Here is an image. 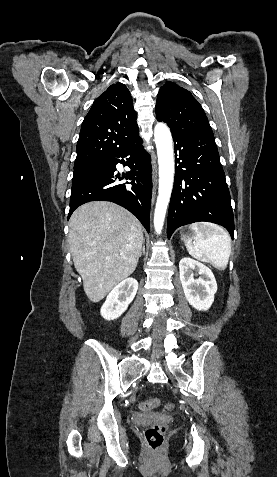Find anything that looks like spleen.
Here are the masks:
<instances>
[{
	"instance_id": "1",
	"label": "spleen",
	"mask_w": 277,
	"mask_h": 477,
	"mask_svg": "<svg viewBox=\"0 0 277 477\" xmlns=\"http://www.w3.org/2000/svg\"><path fill=\"white\" fill-rule=\"evenodd\" d=\"M189 229L194 233L192 238L182 237L189 254L224 271L231 254V239L228 232L216 224L207 222L191 224Z\"/></svg>"
}]
</instances>
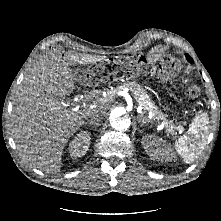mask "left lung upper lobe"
Masks as SVG:
<instances>
[{
  "label": "left lung upper lobe",
  "instance_id": "5c2ea615",
  "mask_svg": "<svg viewBox=\"0 0 221 221\" xmlns=\"http://www.w3.org/2000/svg\"><path fill=\"white\" fill-rule=\"evenodd\" d=\"M186 58H187V60H188L190 63L193 62V59H192L188 54H186Z\"/></svg>",
  "mask_w": 221,
  "mask_h": 221
}]
</instances>
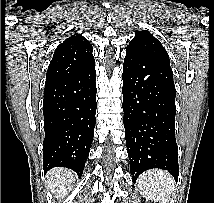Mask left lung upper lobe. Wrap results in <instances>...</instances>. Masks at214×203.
<instances>
[{
  "label": "left lung upper lobe",
  "mask_w": 214,
  "mask_h": 203,
  "mask_svg": "<svg viewBox=\"0 0 214 203\" xmlns=\"http://www.w3.org/2000/svg\"><path fill=\"white\" fill-rule=\"evenodd\" d=\"M126 51H132L151 57L170 66L169 56L161 42L146 30L136 31Z\"/></svg>",
  "instance_id": "1"
}]
</instances>
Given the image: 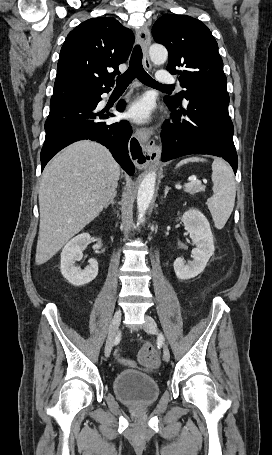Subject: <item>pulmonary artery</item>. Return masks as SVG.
I'll list each match as a JSON object with an SVG mask.
<instances>
[{"mask_svg":"<svg viewBox=\"0 0 272 455\" xmlns=\"http://www.w3.org/2000/svg\"><path fill=\"white\" fill-rule=\"evenodd\" d=\"M157 82L161 84H172L175 83V78L167 71H159L157 74Z\"/></svg>","mask_w":272,"mask_h":455,"instance_id":"1","label":"pulmonary artery"}]
</instances>
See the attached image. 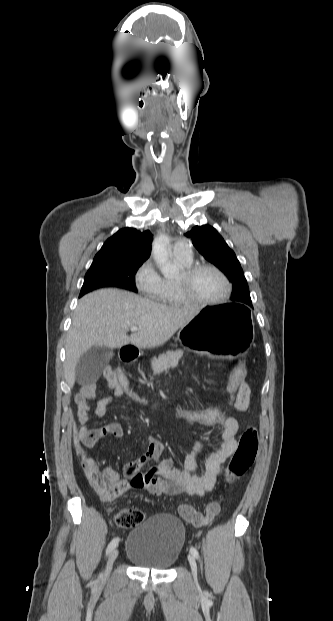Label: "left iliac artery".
Segmentation results:
<instances>
[{"label": "left iliac artery", "instance_id": "1", "mask_svg": "<svg viewBox=\"0 0 333 621\" xmlns=\"http://www.w3.org/2000/svg\"><path fill=\"white\" fill-rule=\"evenodd\" d=\"M190 552L192 553V555H193L196 559H198V558H199V552H198V550H197L195 547H191V548H190Z\"/></svg>", "mask_w": 333, "mask_h": 621}]
</instances>
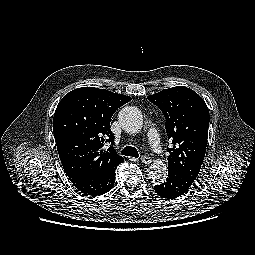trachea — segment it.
Listing matches in <instances>:
<instances>
[{"instance_id":"3493384b","label":"trachea","mask_w":255,"mask_h":255,"mask_svg":"<svg viewBox=\"0 0 255 255\" xmlns=\"http://www.w3.org/2000/svg\"><path fill=\"white\" fill-rule=\"evenodd\" d=\"M121 153L125 156H131L134 158H138L139 157V153L137 151V149L135 147L132 146H126L122 149Z\"/></svg>"}]
</instances>
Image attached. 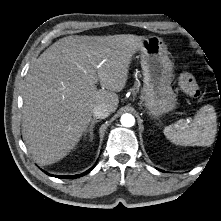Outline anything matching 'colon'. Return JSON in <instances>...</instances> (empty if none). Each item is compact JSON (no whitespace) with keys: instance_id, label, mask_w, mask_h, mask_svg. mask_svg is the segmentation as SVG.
Masks as SVG:
<instances>
[{"instance_id":"obj_1","label":"colon","mask_w":221,"mask_h":221,"mask_svg":"<svg viewBox=\"0 0 221 221\" xmlns=\"http://www.w3.org/2000/svg\"><path fill=\"white\" fill-rule=\"evenodd\" d=\"M179 85L182 91L187 95L193 98H199L201 96L200 87L192 74L188 72L182 73L179 76Z\"/></svg>"}]
</instances>
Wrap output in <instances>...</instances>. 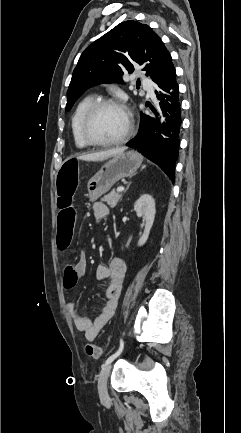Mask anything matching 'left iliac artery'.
Listing matches in <instances>:
<instances>
[{
	"mask_svg": "<svg viewBox=\"0 0 241 433\" xmlns=\"http://www.w3.org/2000/svg\"><path fill=\"white\" fill-rule=\"evenodd\" d=\"M124 348V341L123 339H120V346L119 349L113 354L111 355L106 361L105 363L102 365V368L106 367L108 364H110L115 358H117L121 352L123 351Z\"/></svg>",
	"mask_w": 241,
	"mask_h": 433,
	"instance_id": "left-iliac-artery-1",
	"label": "left iliac artery"
}]
</instances>
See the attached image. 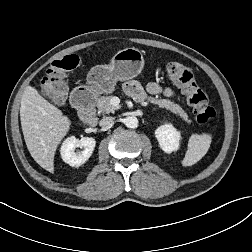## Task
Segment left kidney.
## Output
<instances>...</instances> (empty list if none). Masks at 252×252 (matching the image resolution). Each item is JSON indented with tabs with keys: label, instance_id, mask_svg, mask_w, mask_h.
Returning a JSON list of instances; mask_svg holds the SVG:
<instances>
[{
	"label": "left kidney",
	"instance_id": "1",
	"mask_svg": "<svg viewBox=\"0 0 252 252\" xmlns=\"http://www.w3.org/2000/svg\"><path fill=\"white\" fill-rule=\"evenodd\" d=\"M155 137L157 138L160 148L166 152L171 153L179 149L180 133L171 125L165 124L155 130Z\"/></svg>",
	"mask_w": 252,
	"mask_h": 252
}]
</instances>
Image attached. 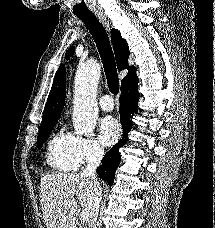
────────────────────────────────────────
Exercise prompt
Starting at the line that holds "<instances>...</instances> (empty list", copy each line exactly through the end of the material above, keeping both ends and dropping the pictures.

Exercise response
<instances>...</instances> (empty list if none). Masks at 252×252 (matching the image resolution). Each item is JSON indented with tabs with keys: label, instance_id, mask_svg, mask_w, mask_h.
Returning a JSON list of instances; mask_svg holds the SVG:
<instances>
[{
	"label": "left kidney",
	"instance_id": "1",
	"mask_svg": "<svg viewBox=\"0 0 252 252\" xmlns=\"http://www.w3.org/2000/svg\"><path fill=\"white\" fill-rule=\"evenodd\" d=\"M155 137L157 138L160 148L166 152L171 153L179 149L180 133L171 125L165 124L155 130Z\"/></svg>",
	"mask_w": 252,
	"mask_h": 252
}]
</instances>
Image attached. 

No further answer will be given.